Estimates and removes the least squares linear trend of the dim-th dimension from all grid points (missing values allowed).

Prototype

	function dtrend_msg_n (
		x           [*] : numeric,  
		y               : numeric,  
		remove_mean [1] : logical,  
		return_info [1] : logical,  
		dim         [1] : integer   
	)

	return_val [dimsizes(y)] :  numeric

Arguments

x

One-dimensional array containing the coordinate of the dim-th dimension of y. [eg: time].

y

A multi-dimensional array or scalar value equal to the data to be detrended. The dimension from which the trend is calculated needs to be the dim-th dimension. This is usually time.

remove_mean

A logical scalar indicating whether or not the mean is removed from return_val. True = remove mean, False = do not remove mean.

return_info

A logical scalar controlling whether attributes corresponding to the y-intercept and slope are attached to return_val. True = attributes returned. False = no attributes returned.

dim

A scalar integer indicating which dimension of y to do the calculation on. Dimension numbering starts at 0.

Return value

An array of the same size as y. Double if y is double, float otherwise.

Two attributes (slope and y_intercept) may be attached to return_val if return_info = True. These attributes will be one-dimensional arrays if y is one-dimensional. If y is multi-dimensional, the attributes will be the same size as y minus the dim-th dimension but in the form of a one-dimensional array. e.g. if y is 45 x 34 and dim is 1, then the attributes will be a one-dimensional array of size 45*34. This occurs because attributes cannot be multi-dimensional. Double if return_val is double, float otherwise.

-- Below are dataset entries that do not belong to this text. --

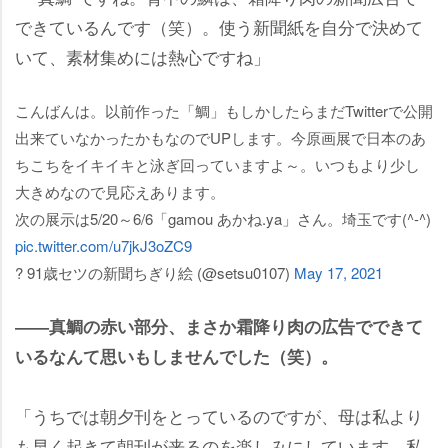
できているんです（笑）。使う新聞紙を自分で決めて
いて、素材集めには熱心ですね」
こんばんは。以前作った「鯛」もしかしたらまだTwitterで公開
出来ていなかったかもなのでUPします。今原画展で日本のあ
ちこちをイキイキと泳ぎ回っていますよ～。いつもより少し
大きめなので見応えあります。
次の展示は5/20～6/6「gamou あかね.ya」さん。埼玉です(^-^)
pic.twitter.com/u7jkJ3oZC9
? 91歳セツの新聞ちぎり絵 (@setsu0107)
May 17, 2021
――真鯛の赤い部分、まさか霜降り肉の広告でできて
いるなんて思いもしませんでした（笑）。
「うちでは朝夕刊をとっているのですが、母は私より
も早く起きて朝刊が来るのを楽しみにしています。私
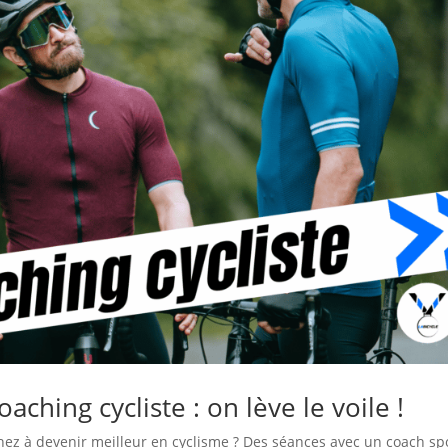
ching cycliste : on lève le voile !
hez à devenir meilleur en cyclisme ? Des séances avec un coach spo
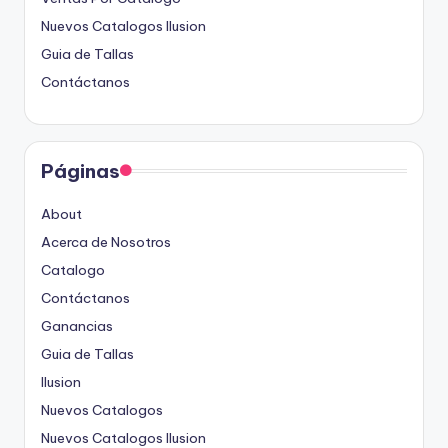
Nuevos Catalogos Ilusion
Guia de Tallas
Contáctanos
Páginas
About
Acerca de Nosotros
Catalogo
Contáctanos
Ganancias
Guia de Tallas
Ilusion
Nuevos Catalogos
Nuevos Catalogos Ilusion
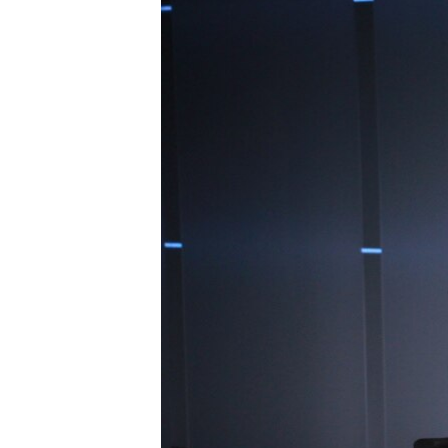
ВІДЕОУРОКИ «ELIFBE»
СВІДЧЕННЯ ОКУПАЦІЇ
УКРАЇНСЬКА ПРОБЛЕМА КРИМУ
ІНФОГРАФІКА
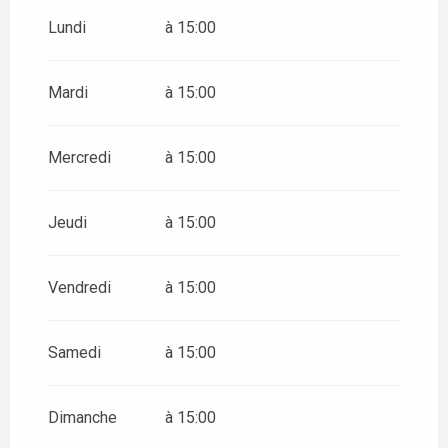
DU
1 MAI 2026
AU
12 JUILLET 2026
Lundi
à 15:00
LE
1 MAI 2026
Mardi
à 15:00
LE
8 MAI 2026
Mercredi
à 15:00
LE
14 MAI 2026
Jeudi
à 15:00
LE
25 MAI 2026
Vendredi
à 15:00
DU
6 SEPTEMBRE 2026
AU
27 SEPTEMBRE 2026
Samedi
à 15:00
Dimanche
à 15:00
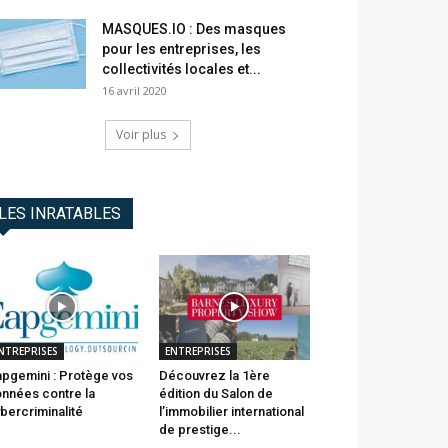
MASQUES.IO : Des masques
pour les entreprises, les
collectivités locales et...
16 avril 2020
Voir plus
LES INRATABLES
NTREPRISES
ENTREPRISES
pgemini : Protège vos
Découvrez la 1ère
nnées contre la
édition du Salon de
bercriminalité
l’immobilier international
de prestige...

You access the attributes through the @ operator:

  print(return_val@slope)
  print(return_val@y_intercept)

Description

Estimates and removes the least squares linear trend of the dim-th dimension from all grid points. The mean is optionally removed. Missing values are allowed. Optionally returns the slope (i.e., linear trend per unit time interval) and y-intercept for graphical purposes.

See Also

dtrend_quadratic, dtrend_quadratic_msg_n, dtrend_msg, dtrend_n, dtrend

Examples

Example 1

Let x be one-dimensional with dimension time and y be three-dimensional with dimensions lat,lon, and time. The return_val will be three-dimensional with dimensions lat,lon, time. The mean is removed.

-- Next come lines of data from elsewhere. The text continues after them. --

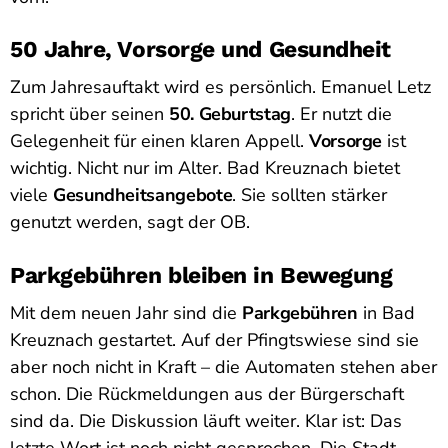
50 Jahre, Vorsorge und Gesundheit
Zum Jahresauftakt wird es persönlich. Emanuel Letz
spricht über seinen
50. Geburtstag
. Er nutzt die
Gelegenheit für einen klaren Appell.
Vorsorge
ist
wichtig. Nicht nur im Alter. Bad Kreuznach bietet
viele
Gesundheitsangebote
. Sie sollten stärker
genutzt werden, sagt der OB.
Parkgebühren bleiben in Bewegung
Mit dem neuen Jahr sind die
Parkgebühren
in Bad
Kreuznach gestartet. Auf der Pfingtswiese sind sie
aber noch nicht in Kraft – die Automaten stehen aber
schon. Die Rückmeldungen aus der Bürgerschaft
sind da. Die Diskussion läuft weiter. Klar ist: Das
letzte Wort ist noch nicht gesprochen. Die Stadt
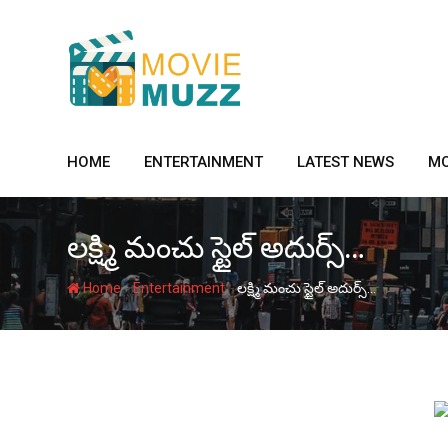
Skip
to
content
HOME
ENTERTAINMENT
LATEST NEWS
MO
లక్ష్మి మంచు స్టైల్‌ అదుర్స్…
-
-
Home
Entertainment
లక్ష్మి మంచు స్టైల్‌ అదుర్స్…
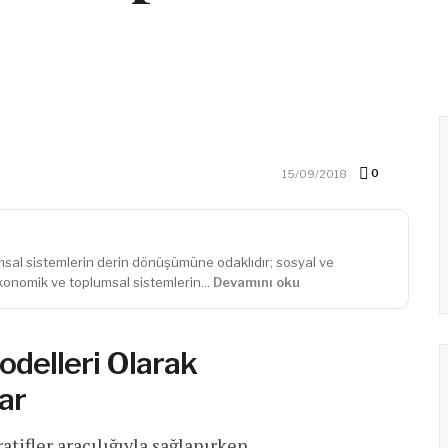
0
15/09/2018
al sistemlerin derin dönüşümüne odaklıdır; sosyal ve
konomik ve toplumsal sistemlerin...
Devamını oku
odelleri Olarak
ar
ifler aracılığıyla sağlanırken,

    yDtrend = dtrend_msg_n (x,y,True,False,2)
Example 2

Same as example 1 but with the optional attributes. Let y be temperatures in units of K and the time dimension have units of months.

    yDtrend = dtrend_msg_n (x,y,True,True,2)
;   yDtrend@slope is a one-dimensional array of size nlat x nlon elements. 

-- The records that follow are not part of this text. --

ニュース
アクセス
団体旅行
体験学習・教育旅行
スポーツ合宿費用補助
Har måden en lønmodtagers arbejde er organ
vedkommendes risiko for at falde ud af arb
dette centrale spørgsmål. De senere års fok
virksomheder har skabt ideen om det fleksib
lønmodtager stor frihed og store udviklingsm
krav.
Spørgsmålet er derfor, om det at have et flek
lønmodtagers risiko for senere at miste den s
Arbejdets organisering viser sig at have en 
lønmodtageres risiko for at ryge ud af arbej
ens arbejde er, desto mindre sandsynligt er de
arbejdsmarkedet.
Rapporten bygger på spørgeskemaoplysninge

Since attributes cannot be returned as two-dimensional arrays, the user should use onedtond to create a two-dimensional array for plotting purposes:

 
   yDtrend = dtrend_msg_n (x,y,False,True,2)

   slope2D = onedtond(yDtrend@slope, (/nlat,mlon/) )
   delete (yDtrend@slope)
   slope2D = slope2D*120        ; would give [K/decade]

   yInt2D  = onedtond(yDtrend@y_intercept, (/nlat,mlon/) )
   delete (yDtrend@y_intercept)
Example 3

Let y be a three-dimensional array with dimensions time, lat, lon.

  yDtrend = dtrend_msg_n(y&time,y,True,False,0)
; yDtrend will be three-dimensional with dimensions lat, lon, time. 
Example 4

This example shows how to calculate the significance of trends by evaluating the incomplete beta function using betainc. Let z be a three-dimensional array with dimensions named lat, lon, time.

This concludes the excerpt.